Les EPI, seuls et en première intention ne sont pas pertinents. Il faut d’abord mener une Évaluation du Risque Chimique (EVRC) en amont et agir en premier lieu sur la substitution des agents chimiques CMR ou l'utilisation d'agents chimiques en "vase-clos". Lorsque l’agent chimique CMR ne peut pas être remplacé, il faudra alors procéder à la mise en place de captage localisé et compléter par la mise en service d'une ventilation du local. Les EPI sont à utiliser lors des phases d’exposition ponctuelle, en complément de la mise en place des Équipements de Protection Collective (EPC).
Maintenant, pour garantir l'efficacité des EPI, il est essentiel de sélectionner des équipements en fonction des risques spécifiques présents sur le lieu de travail, en tenant compte des caractéristiques des substances chimiques manipulées et des modalités d'utilisation. Il faut aussi en prendre soin. Il est important de les stocker dans des conditions appropriées pour éviter tout dommage ou contamination, en suivant les instructions du fabricant. Il faut régulièrement les inspecter et les entretenir, pour s'assurer qu'ils restent en bon état de fonctionnement et qu'ils offrent une protection optimale. Enfin, on conseille de surveiller régulièrement le port et les modalités d'utilisation des EPI sur le lieu de travail, pour garantir leur efficacité dans la protection contre les risques chimiques.

Quel rôle joue le CIAMT dans la gestion des risques chimiques CMR et toxicologiques en milieu professionnel ?

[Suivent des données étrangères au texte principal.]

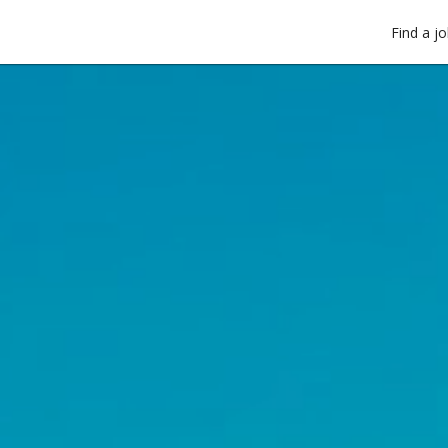
Find a j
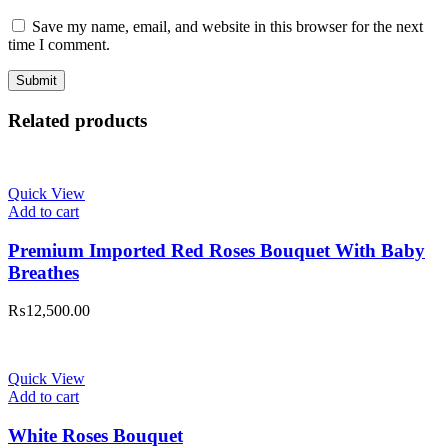
Save my name, email, and website in this browser for the next
time I comment.
Related products
Quick View
Add to cart
Premium Imported Red Roses Bouquet With Baby
Breathes
₨
12,500.00
Quick View
Add to cart
White Roses Bouquet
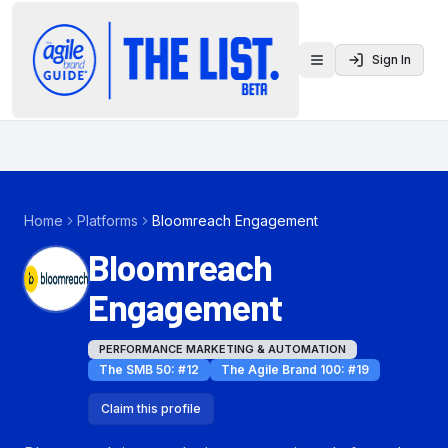
Sign In
Toggle menu
Home
Platforms
Bloomreach Engagement
Bloomreach
Engagement
PERFORMANCE MARKETING & AUTOMATION
The SMB 50
: #
12
The Agile Brand 100
: #
19
Claim this profile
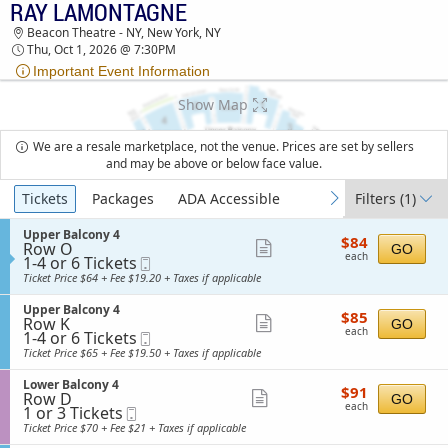
RAY LAMONTAGNE
TICKETS - 09:28 AM
Beacon Theatre - NY, New York, NY
Thu, Oct 1, 2026 @ 7:30PM
Important Event Information
Show Map
We are a resale marketplace, not the venue. Prices are set by sellers
and may be above or below face value.
Ticket
Tickets
Packages
ADA Accessible
Filters
(1)
previous
next
Types
S
Upper Balcony 4
$84
$84
Row O
e
Show
GO
each
each
1
1-4 or 6 Tickets
Mobile
c
more
to
Ticket
t
Ticket Price $64 + Fee $19.20 + Taxes if applicable
4
i
ticket
or
o
S
Upper Balcony 4
details
$85
6
$85
n
Row K
e
Show
GO
each
Tickets
U
each
1
1-4 or 6 Tickets
Mobile
c
available
more
p
to
Ticket
t
Ticket Price $65 + Fee $19.50 + Taxes if applicable
p
4
i
ticket
e
or
o
S
Lower Balcony 4
details
r
$91
6
$91
n
Row D
e
Show
GO
B
each
Tickets
U
each
1
1 or 3 Tickets
Mobile
c
a
available
more
p
or
Ticket
t
Ticket Price $70 + Fee $21 + Taxes if applicable
l
p
3
i
ticket
c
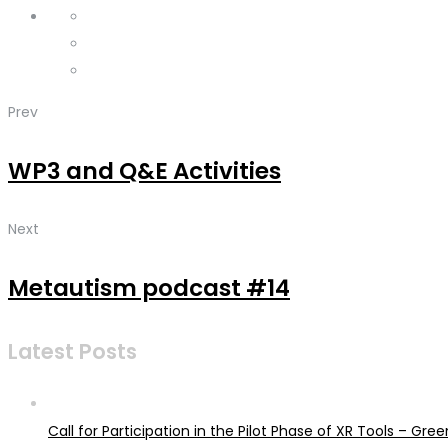
Prev
WP3 and Q&E Activities
Next
Metautism podcast #14
Latest Posts
Call for Participation in the Pilot Phase of XR Tools – G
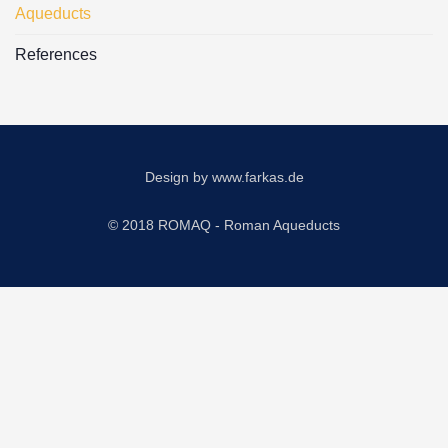
Aqueducts
References
Design by
www.farkas.de
© 2018 ROMAQ - Roman Aqueducts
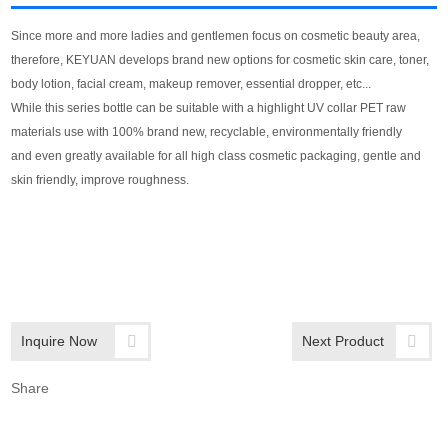
Since more and more ladies and gentlemen focus on cosmetic beauty area,
therefore, KEYUAN develops brand new options for cosmetic skin care, toner,
body lotion, facial cream, makeup remover, essential dropper, etc...
While this series bottle can be suitable with a highlight UV collar PET raw
materials use with 100% brand new, recyclable, environmentally friendly
and even greatly available for all high class cosmetic packaging, gentle and
skin friendly, improve roughness.
Inquire Now
Next Product
Share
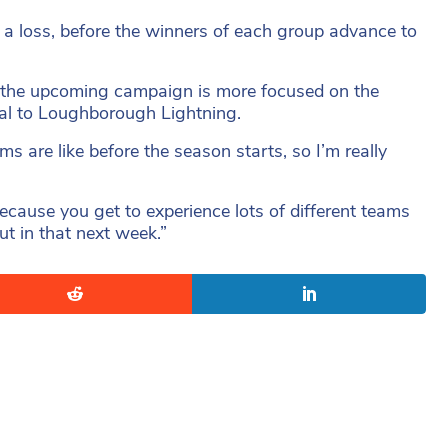
r a loss, before the winners of each group advance to
 the upcoming campaign is more focused on the
nal to Loughborough Lightning.
ms are like before the season starts, so I’m really
ecause you get to experience lots of different teams
t in that next week.”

Le CIAMT est un partenaire privilégié de l’entreprise pour prévenir des risques au travail. Au quotidien, nous accompagnons les employeurs dans leur démarche de gestion du risque chimique. Nous proposons dans un premier temps, un volet accompagnement qui consiste à dresser la fiche d’entreprise qui répertorie les différents risques et dangers dont les agents chimiques. Dans le cadre du suivi médical individuel renforcé (SRI) des salariés exposés aux CMR, nous voyons les collaborateurs concernés tous les deux ans (au lieu de tous les cinq ans pour un suivi classique).  Nous apportons notre expertise en identifiant les agents chimiques CMR lors de l'analyse des fiches de données de sécurité (FDS) des produits manipulés, en caractérisant les expositions et en conseillant l'entreprise sur la substitution du (des) produits(s) ou changement du (des) procédé(s) de travail ainsi que sur le choix des EPC, EPI. Enfin, nous menons des actions de sensibilisation auprès des employés, parce qu’il est primordial qu’ils soient bien informés pour mieux se protéger. Nous sommes convaincus qu’employeurs et salariés doivent travailler main dans la main pour prévenir efficacement les risques liés aux ACD CMR, et ACD non CMR, afin de créer un environnement de travail sûr et sain pour tous.

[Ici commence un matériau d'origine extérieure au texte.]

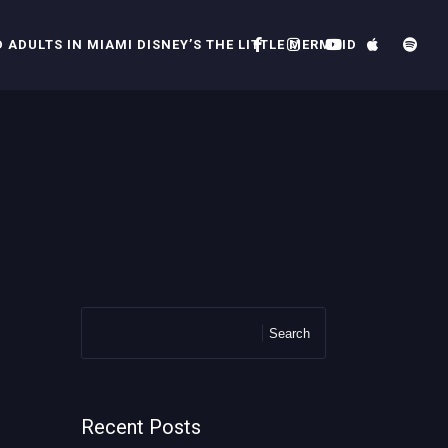
 ADULTS IN MIAMI DISNEY’S THE LITTLE MERMAID
Search
Recent Posts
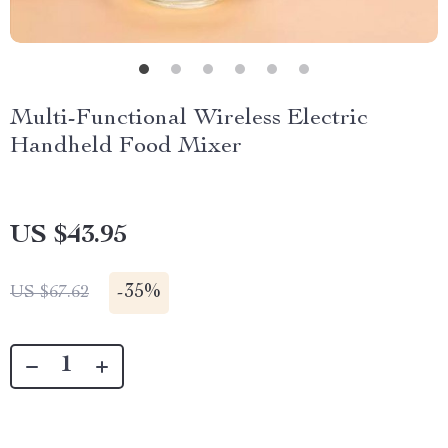
Multi-Functional Wireless Electric
Handheld Food Mixer
US $43.95
-
35%
US $67.62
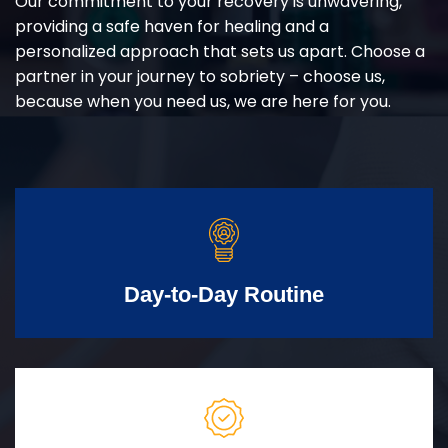
Our commitment to your recovery is unwavering,
providing a safe haven for healing and a
personalized approach that sets us apart. Choose a
partner in your journey to sobriety – choose us,
because when you need us, we are here for you.
Day-to-Day Routine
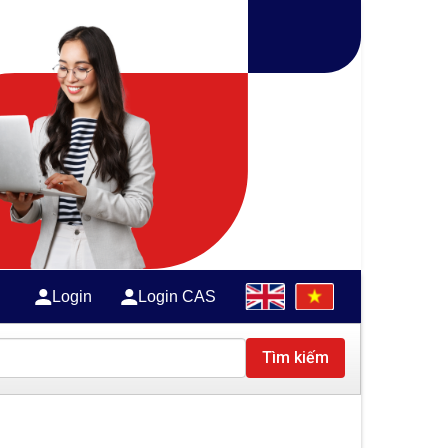
Login
Login CAS
Tìm kiếm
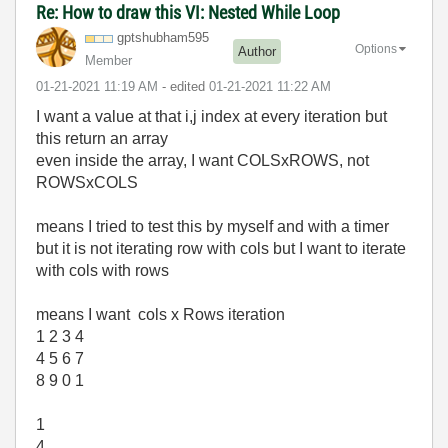
Re: How to draw this VI: Nested While Loop
gptshubham595
Options
Author
Member
‎01-21-2021
11:19 AM
- edited
‎01-21-2021
11:22 AM
I want a value at that i,j index at every iteration but
this return an array
even inside the array, I want COLSxROWS, not
ROWSxCOLS
means I tried to test this by myself and with a timer
but it is not iterating row with cols but I want to iterate
with cols with rows
means I want cols x Rows iteration
1 2 3 4
4 5 6 7
8 9 0 1
1
4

Quelles sont les dernières évolutions en matière de risques chimiques et toxicologiques au travail ? Comment les anticiper pour garantir la sécurité des travailleurs ?

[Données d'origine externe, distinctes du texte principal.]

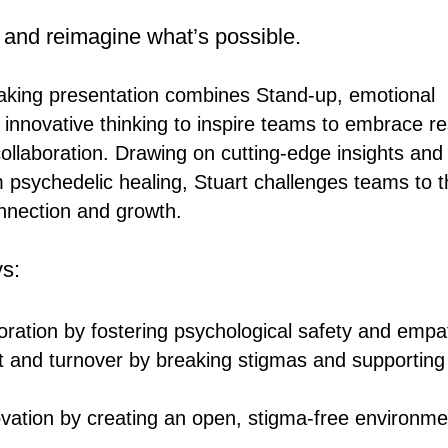
 and reimagine what’s possible.
aking presentation combines Stand-up, emotional
 innovative thinking to inspire teams to embrace re
 collaboration. Drawing on cutting-edge insights and
psychedelic healing, Stuart challenges teams to t
nnection and growth.
s:
ration by fostering psychological safety and empa
 and turnover by breaking stigmas and supporting
vation by creating an open, stigma-free environme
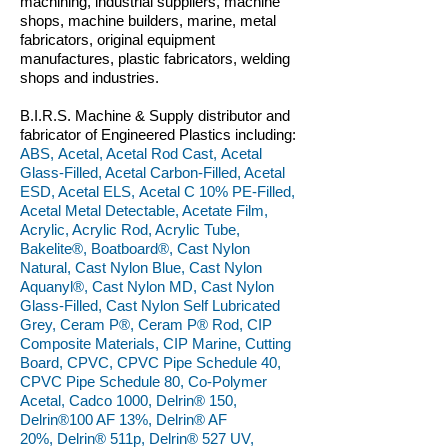
machining, industrial suppliers, machine
shops, machine builders, marine, metal
fabricators, original equipment
manufactures, plastic fabricators, welding
shops and industries.
B.I.R.S. Machine & Supply distributor and
fabricator of Engineered Plastics including:
ABS, Acetal, Acetal Rod Cast, Acetal
Glass-Filled, Acetal Carbon-Filled, Acetal
ESD, Acetal ELS, Acetal C 10% PE-Filled,
Acetal Metal Detectable, Acetate Film,
Acrylic, Acrylic Rod, Acrylic Tube,
Bakelite®, Boatboard®, Cast Nylon
Natural, Cast Nylon Blue, Cast Nylon
Aquanyl®, Cast Nylon MD, Cast Nylon
Glass-Filled, Cast Nylon Self Lubricated
Grey, Ceram P®, Ceram P® Rod, CIP
Composite Materials, CIP Marine, Cutting
Board, CPVC, CPVC Pipe Schedule 40,
CPVC Pipe Schedule 80, Co-Polymer
Acetal, Cadco 1000, Delrin® 150,
Delrin®100 AF 13%, Delrin® AF
20%, Delrin® 511p, Delrin® 527 UV,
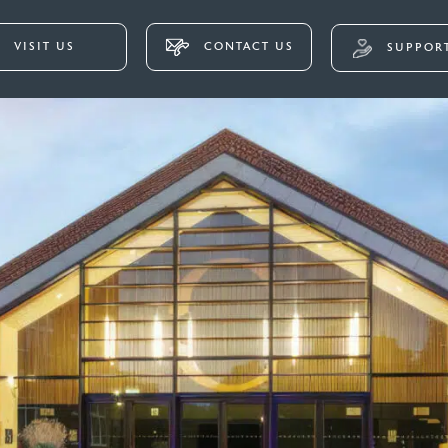
VISIT US
CONTACT US
SUPPORT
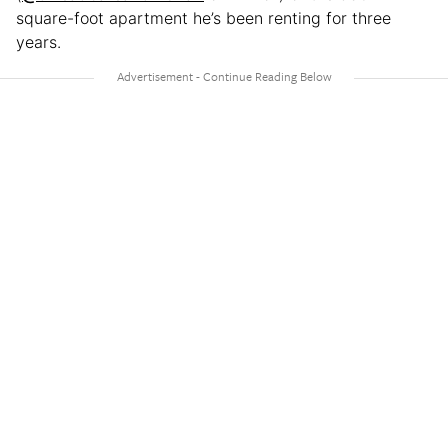
square-foot apartment he’s been renting for three
years.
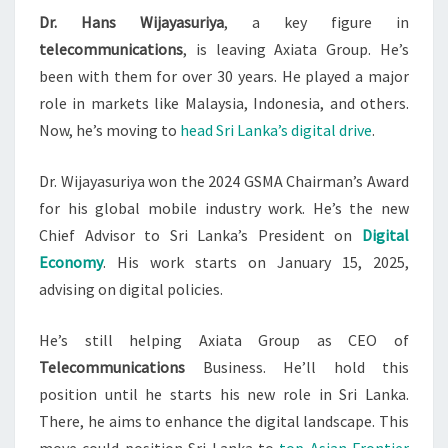
Dr. Hans Wijayasuriya
, a key figure in
AXIATA
telecommunications
, is leaving Axiata Group. He’s
GROUP
been with them for over 30 years. He played a major
TO
role in markets like Malaysia, Indonesia, and others.
LEAD
Now, he’s moving to
head Sri Lanka’s digital drive
.
SL
Dr. Wijayasuriya won the 2024 GSMA Chairman’s Award
for his global mobile industry work. He’s the new
Chief Advisor to Sri Lanka’s President on
Digital
Economy
. His work starts on January 15, 2025,
advising on digital policies.
He’s still helping Axiata Group as CEO of
Telecommunications
Business. He’ll hold this
position until he starts his new role in Sri Lanka.
There, he aims to enhance the digital landscape. This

En matière de risques chimiques au travail, il y a des nouvelles technologies qui nécessitent une attention particulière, comme l’impression 3D ou l’augmentation de la fabrication des batteries en lithium. En matière de substances chimiques, on a pu observer une utilisation croissante de nanomatériaux dans la formulation des produits (noir de carbone, dioxyde de titane par exemple). Il y a une vigilance spéciale à avoir concernant l'usage des produits cosmétiques également en raison de la présence possible de perturbateurs endocriniens. La réglementation n'exige pas des fabricants l'établissement de fiches de données de sécurité (FDS) mais ces agents chimiques, connus pour certains comme étant des perturbateurs endocriniens, font l'objet d'exigences en termes de prévention similaires à celle des agents chimiques CMR. Enfin, la liste des agents chimiques CMR évolue constamment en fonction de l'avancée des connaissances en toxicologie, et avoir une veille scientifique active sur ces évolutions fait également partie de nos missions.